▸ Data section:

──────────

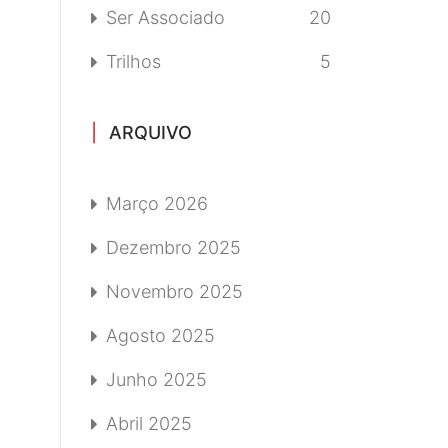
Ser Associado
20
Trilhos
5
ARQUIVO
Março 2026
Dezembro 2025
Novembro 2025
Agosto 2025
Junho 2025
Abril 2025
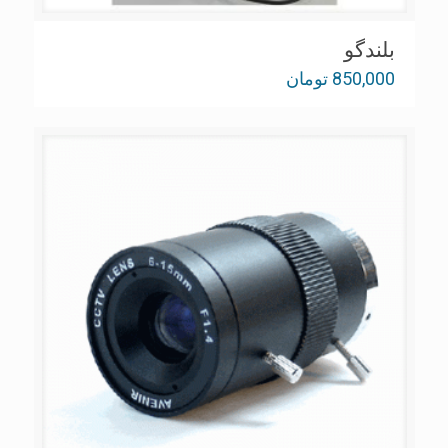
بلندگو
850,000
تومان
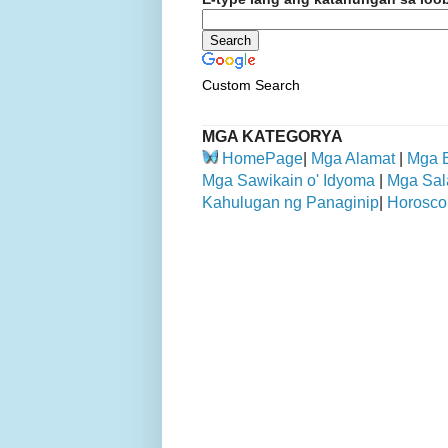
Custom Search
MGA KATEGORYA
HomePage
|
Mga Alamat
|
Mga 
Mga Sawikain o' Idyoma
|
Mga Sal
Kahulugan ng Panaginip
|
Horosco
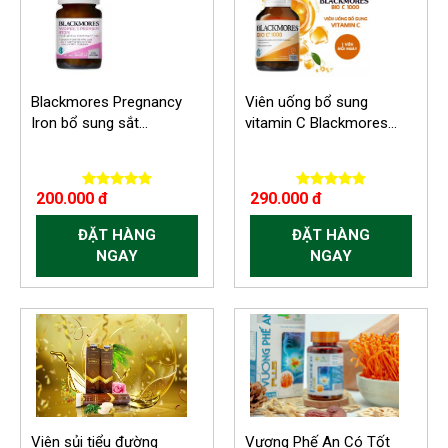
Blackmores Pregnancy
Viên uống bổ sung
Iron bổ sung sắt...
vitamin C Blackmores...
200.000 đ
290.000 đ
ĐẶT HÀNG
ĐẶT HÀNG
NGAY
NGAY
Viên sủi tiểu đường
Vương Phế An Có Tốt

──────────

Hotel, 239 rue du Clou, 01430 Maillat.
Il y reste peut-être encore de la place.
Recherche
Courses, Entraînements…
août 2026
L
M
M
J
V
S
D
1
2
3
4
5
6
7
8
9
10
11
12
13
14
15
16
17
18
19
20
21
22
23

──────────

▸ Problem: Search the entries above for "Blackmores". Return every line that has it.

▸ Answer space:
Blackmores Pregnancy
vitamin C Blackmores...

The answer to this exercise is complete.